The redhead smiled at Rannulf then, an expression that grew slowly even as the color deepened in her cheeks.

“It would be my pleasure, sir,” she said in a voice that was warm and husky and crawled up his spine like a velvet-gloved hand.

He rode over to the side of the road, toward her.

He was nothing like the highwayman of her daydream. He was neither lithe nor dark nor handsome nor masked, and though he smiled, there was something mocking rather than carefree in the expression.

This man was solid. Not fat by any means, but... solid. His hair beneath his hat was fair. It looked wavy and it was certainly overlong for fashion. His face was dark-complexioned, dark-browed, and big-nosed. His eyes were blue. He was not at all handsome. But there was something about him.

Something compelling. Something undeniably attractive—though that did not seem quite a powerful enough word.

Something slightly wicked.

Those were the first thoughts that flashed through Judith’s head when she looked up at him. And of course he was no highwayman but merely a fellow traveler offering to ride on for assistance and to take someone with him.

Her.

Her second thought was one of shock, indignation, outrage. How dared he! Who did he think she was that he expected she would agree to mount a horse with a stranger and ride off alone with him? She was the daughter of the Reverend Jeremiah Law, whose expectations of strict propriety and morality from his flock were exceeded only by what he expected of his own daughters—especially her.

Her third thought was that within a very short distance—the coachman had said three miles—there was a town and the comfort of an inn, and that perhaps both could be reached before the rain came tumbling down. If she availed herself of the stranger’s offer, that was.

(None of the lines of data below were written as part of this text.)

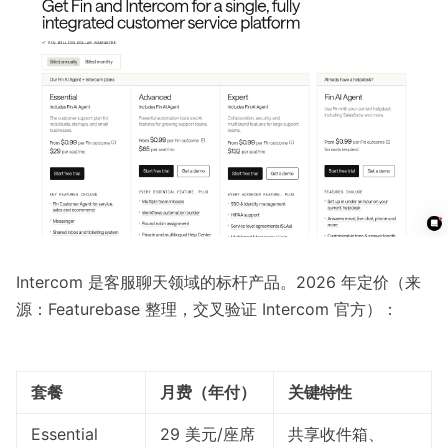
Intercom 是客服聊天领域的标杆产品。2026 年定价（来
源：
Featurebase 整理
，交叉验证
Intercom 官方
）：
套餐
月费（年付）
关键特性
Essential
29 美元/座席
共享收件箱、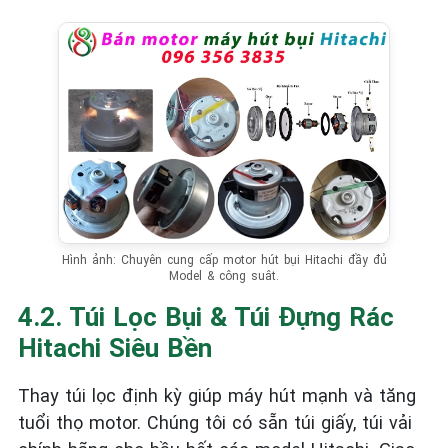
Hình ảnh: Chuyên cung cấp motor hút bụi Hitachi đầy đủ
Model & công suât.
4.2. Túi Lọc Bụi & Túi Đựng Rác
Hitachi Siêu Bền
Thay túi lọc định kỳ giúp máy hút mạnh và tăng
tuổi thọ motor. Chúng tôi có sẵn túi giấy, túi vải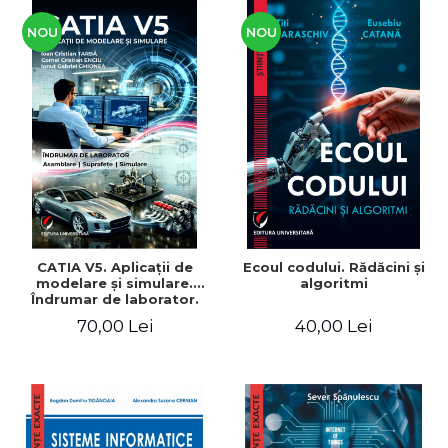
NOU
NOU
CATIA V5. Aplicaţii de
Ecoul codului. Rădăcini şi
modelare şi simulare.
algoritmi
Îndrumar de laborator.
Pentru uzul studenţilor din
70,00 Lei
40,00 Lei
facultăţile cu profil
mecanic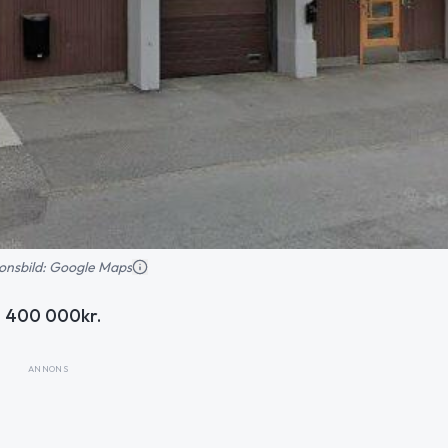
tionsbild: Google Maps
2 400 000kr.
ANNONS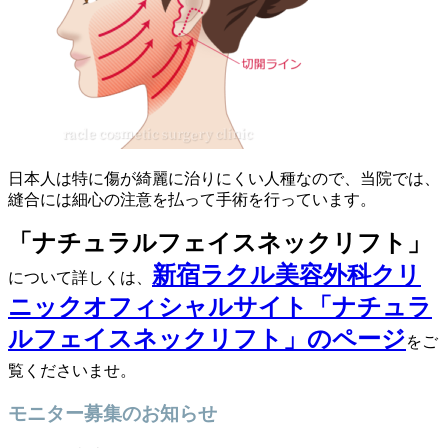
日本人は特に傷が綺麗に治りにくい人種なので、当院では、
縫合には細心の注意を払って手術を行っています。
「ナチュラルフェイスネックリフト」
新宿ラクル美容外科クリ
について詳しくは、
ニックオフィシャルサイト「ナチュラ
ルフェイスネックリフト」のページ
をご
覧くださいませ。
モニター募集のお知らせ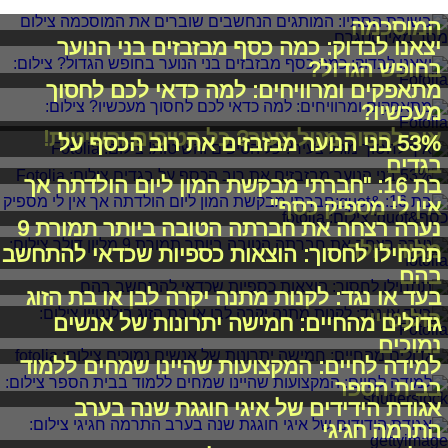
בשורת הסתיו: המותגים הנחשבים שוברים את
המוסכמה
יצאנו לבדוק: כמה כסף מבזבזים בני הנוער
בחופש הגדול?
מתאפקים ומרוויחים: למה כדאי לכם לחסוך
מעכשיו?
איך לחסוך מגיל צעיר? כל הטיפים והשיטות!
53% בני הנוער מבזבזים את רוב הכסף על
בגדים
בת 16: "חברתי מבקשת המון ליום הולדתה אך
אין לי מספיק כסף"
נערה רצחה את חברתה הטובה ביותר תמורת 9
מליון דולר
תתחילו לחסוך: הוצאות כספיות שכדאי להתחשב
בהם
בעד או נגד: לקנות מתנה יקרה לבן או בת הזוג
בולנטיין
גדולים מהחיים: חמישה יתרונות של אנשים
נמוכים
למידה לחיים: המקצועות שהיינו שמחים ללמוד
בבית הספר
אגודת הידידים של איגי חוגגת שנה בערב
התרמה חגיגי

And then she remembered her daydream again, the foolish, lovely fantasy of a dashing highwayman who had been about to carry her off on some unknown, glorious adventure, freeing her of all obligation to her family and her past, freeing her from Aunt Effingham and the dreary life of drudgery awaiting her at Harewood. A dream that had been shattered when the coach overturned.

She had a chance now to experience a real adventure, even if it was just a tiny little one. For three miles and perhaps as long as an hour she could ride up before this attractive stranger. She could do something as scandalously improper as leaving the safety and propriety of numbers to be alone with a gentleman.

Her papa would shut her into her room with bread and water and her Bible for a week if he ever heard of it, and Aunt Effingham might well decide that even a month was not long enough. But who would ever know? What harm could possibly come to her?

And then the bony man called her a strumpet.